(Task details)
Every entry below should be reproduced exactly, with all pictures left out.

(The input)
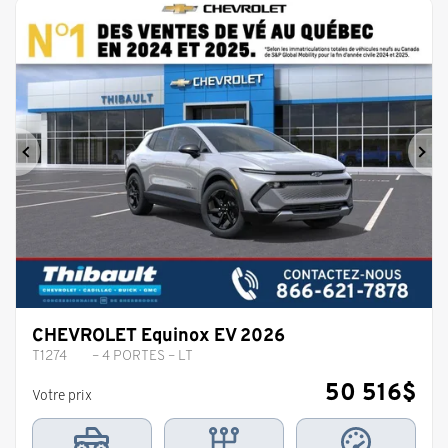
Précédent
Sui
CHEVROLET Equinox EV 2026
T1274
– 4 PORTES – LT
50 516
$
Votre prix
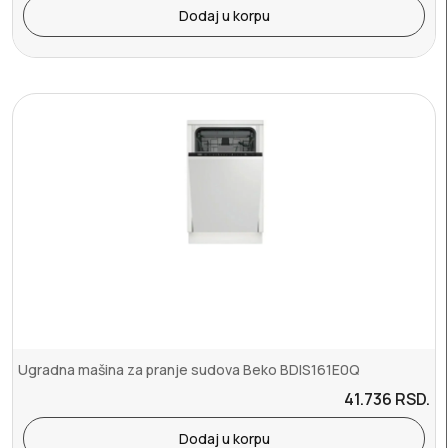
Dodaj u korpu
Ugradna mašina za pranje sudova Beko BDIS161E0Q
41.736
RSD.
Dodaj u korpu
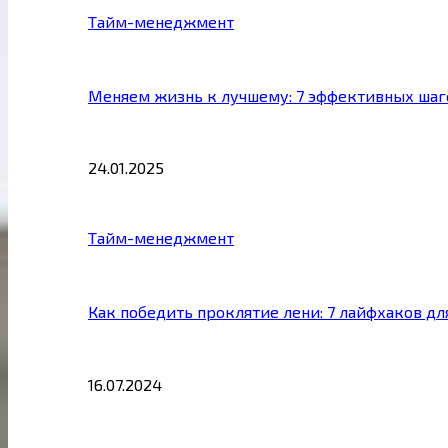
Тайм-менеджмент
Меняем жизнь к лучшему: 7 эффективных шаг
24.01.2025
Тайм-менеджмент
Как победить проклятие лени: 7 лайфхаков д
16.07.2024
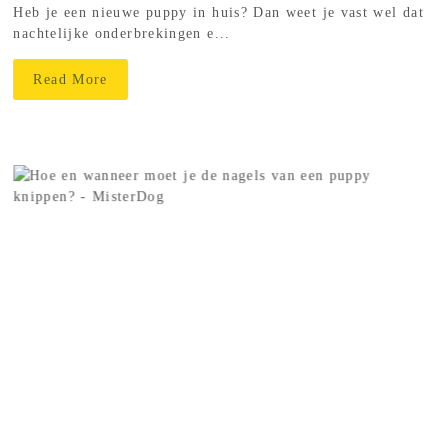
Heb je een nieuwe puppy in huis? Dan weet je vast wel dat
nachtelijke onderbrekingen e...
Read More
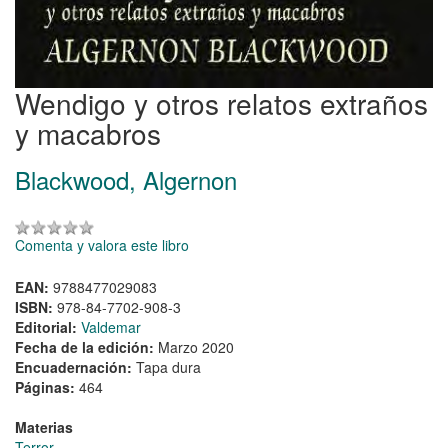
Wendigo y otros relatos extraños
y macabros
Blackwood, Algernon
Comenta y valora este libro
EAN:
9788477029083
ISBN:
978-84-7702-908-3
Editorial:
Valdemar
Fecha de la edición:
Marzo 2020
Encuadernación:
Tapa dura
Páginas:
464
Materias
Terror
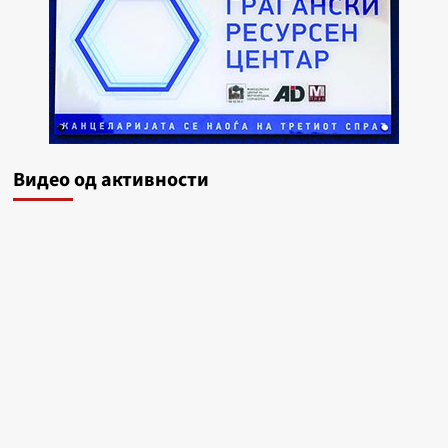
Видеo од активности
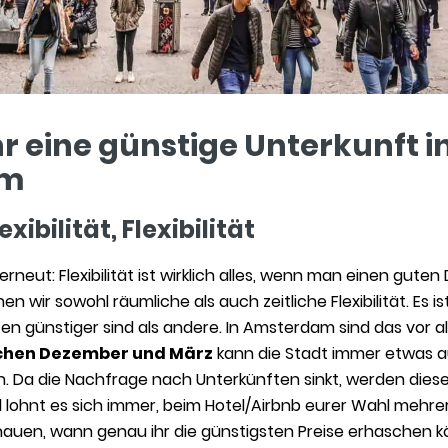
ihr eine günstige Unterkunft i
am
lexibilität, Flexibilität
erneut: Flexibilität ist wirklich alles, wenn man einen gut
nen wir sowohl räumliche als auch zeitliche Flexibilität. Es i
en günstiger sind als andere. In Amsterdam sind das vor a
chen Dezember und März
kann die Stadt immer etwas a
en. Da die Nachfrage nach Unterkünften sinkt, werden die
all lohnt es sich immer, beim Hotel/Airbnb eurer Wahl mehr
auen, wann genau ihr die günstigsten Preise erhaschen könn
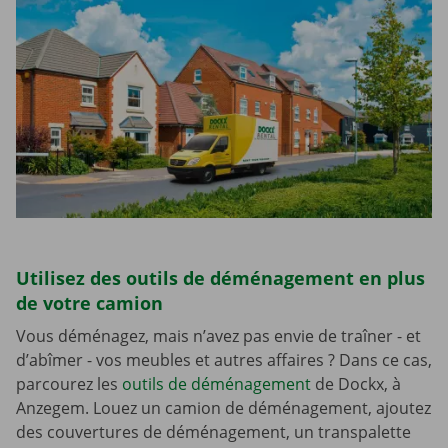
Utilisez des outils de déménagement en plus
de votre camion
Vous déménagez, mais n’avez pas envie de traîner - et
d’abîmer - vos meubles et autres affaires ? Dans ce cas,
parcourez les
outils de déménagement
de Dockx, à
Anzegem. Louez un camion de déménagement, ajoutez
des couvertures de déménagement, un transpalette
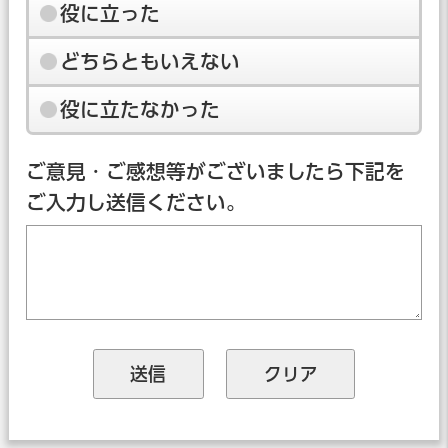
役に立った
どちらともいえない
役に立たなかった
ご意見・ご感想等がございましたら下記を
ご入力し送信ください。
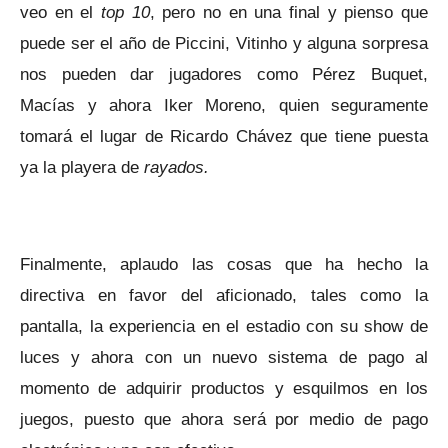
veo en el
top 10
, pero no en una final y pienso que
puede ser el año de Piccini, Vitinho y alguna sorpresa
nos pueden dar jugadores como Pérez Buquet,
Macías y ahora Iker Moreno, quien seguramente
tomará el lugar de Ricardo Chávez que tiene puesta
ya la playera de
rayados.
Finalmente, aplaudo las cosas que ha hecho la
directiva en favor del aficionado, tales como la
pantalla, la experiencia en el estadio con su show de
luces y ahora con un nuevo sistema de pago al
momento de adquirir productos y esquilmos en los
juegos, puesto que ahora será por medio de pago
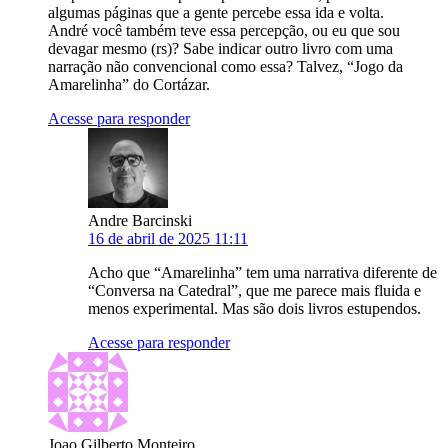
algumas páginas que a gente percebe essa ida e volta.
André você também teve essa percepção, ou eu que sou
devagar mesmo (rs)? Sabe indicar outro livro com uma
narração não convencional como essa? Talvez, “Jogo da
Amarelinha” do Cortázar.
Acesse para responder
Andre Barcinski
16 de abril de 2025 11:11
Acho que “Amarelinha” tem uma narrativa diferente de
“Conversa na Catedral”, que me parece mais fluida e
menos experimental. Mas são dois livros estupendos.
Acesse para responder
Joao Gilberto Monteiro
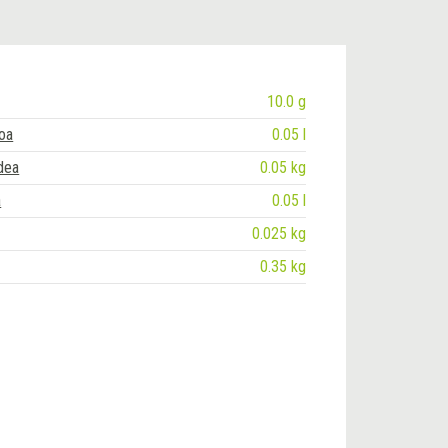
10.0 g
ioa
0.05 l
dea
0.05 kg
a
0.05 l
m
0.025 kg
0.35 kg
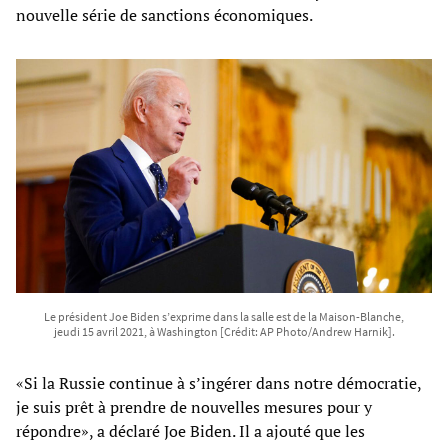
nouvelle série de sanctions économiques.
Le président Joe Biden s’exprime dans la salle est de la Maison-Blanche,
jeudi 15 avril 2021, à Washington [Crédit: AP Photo/Andrew Harnik].
«Si la Russie continue à s’ingérer dans notre démocratie,
je suis prêt à prendre de nouvelles mesures pour y
répondre», a déclaré Joe Biden. Il a ajouté que les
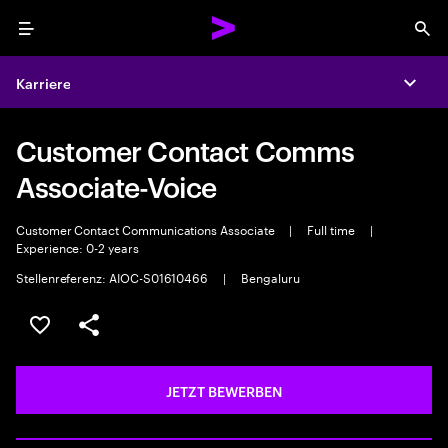
Menu
Sea
Karriere
Expa
Customer Contact Comms
Associate-Voice
Customer Contact Communications Associate
|
Full time
|
Experience: 0-2 years
Stellenreferenz: AIOC-S01610466
|
Bengaluru
JOB SPEICHERN
Teilen
JETZT BEWERBEN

(Exercise output)
Précédent
Sui
CHEVROLET Equinox EV 2026
T1274
– 4 PORTES – LT
50 516
$
Votre prix
Dodaj u korpu
Ugradna mašina za pranje sudova Beko BDIS161E0Q
41.736
RSD.
Dodaj u korpu
Тайм-менеджмент
Меняем жизнь к лучшему: 7 эффективных шаг
24.01.2025
Тайм-менеджмент
Как победить проклятие лени: 7 лайфхаков д
16.07.2024
Heb je een nieuwe puppy in huis? Dan weet je vast wel dat
nachtelijke onderbrekingen e...
Read More
Wendigo y otros relatos extraños
y macabros
Blackwood, Algernon
Comenta y valora este libro
EAN:
9788477029083
ISBN:
978-84-7702-908-3
Editorial:
Valdemar
Fecha de la edición:
Marzo 2020
Encuadernación:
Tapa dura
Páginas:
464
Materias
Terror
Видеo од активности
ihr eine günstige Unterkunft i
am
lexibilität, Flexibilität
erneut: Flexibilität ist wirklich alles, wenn man einen gut
nen wir sowohl räumliche als auch zeitliche Flexibilität. Es i
en günstiger sind als andere. In Amsterdam sind das vor a
chen Dezember und März
kann die Stadt immer etwas a
en. Da die Nachfrage nach Unterkünften sinkt, werden die
all lohnt es sich immer, beim Hotel/Airbnb eurer Wahl mehr
auen, wann genau ihr die günstigsten Preise erhaschen könn
Utilisez des outils de déménagement en plus
de votre camion
Vous déménagez, mais n’avez pas envie de traîner - et
d’abîmer - vos meubles et autres affaires ? Dans ce cas,
parcourez les
outils de déménagement
de Dockx, à
Anzegem. Louez un camion de déménagement, ajoutez
des couvertures de déménagement, un transpalette
役に立った
どちらともいえない
役に立たなかった
ご意見・ご感想等がございましたら下記を
ご入力し送信ください。
veo en el
top 10
, pero no en una final y pienso que
puede ser el año de Piccini, Vitinho y alguna sorpresa
nos pueden dar jugadores como Pérez Buquet,
Macías y ahora Iker Moreno, quien seguramente
tomará el lugar de Ricardo Chávez que tiene puesta
ya la playera de
rayados.
Finalmente, aplaudo las cosas que ha hecho la
directiva en favor del aficionado, tales como la
pantalla, la experiencia en el estadio con su show de
luces y ahora con un nuevo sistema de pago al
momento de adquirir productos y esquilmos en los
juegos, puesto que ahora será por medio de pago
algumas páginas que a gente percebe essa ida e volta.
André você também teve essa percepção, ou eu que sou
devagar mesmo (rs)? Sabe indicar outro livro com uma
narração não convencional como essa? Talvez, “Jogo da
Amarelinha” do Cortázar.
Acesse para responder
Andre Barcinski
16 de abril de 2025 11:11
Acho que “Amarelinha” tem uma narrativa diferente de
“Conversa na Catedral”, que me parece mais fluida e
menos experimental. Mas são dois livros estupendos.
Acesse para responder
Joao Gilberto Monteiro
10.0 g
ioa
0.05 l
dea
0.05 kg
a
0.05 l
m
0.025 kg
0.35 kg
nouvelle série de sanctions économiques.
Le président Joe Biden s’exprime dans la salle est de la Maison-Blanche,
jeudi 15 avril 2021, à Washington [Crédit: AP Photo/Andrew Harnik].
«Si la Russie continue à s’ingérer dans notre démocratie,
je suis prêt à prendre de nouvelles mesures pour y
répondre», a déclaré Joe Biden. Il a ajouté que les
Menu
Sea
Karriere
Expa
Customer Contact Comms
Associate-Voice
Customer Contact Communications Associate
|
Full time
|
Experience: 0-2 years
Stellenreferenz: AIOC-S01610466
|
Bengaluru
JOB SPEICHERN
Teilen
JETZT BEWERBEN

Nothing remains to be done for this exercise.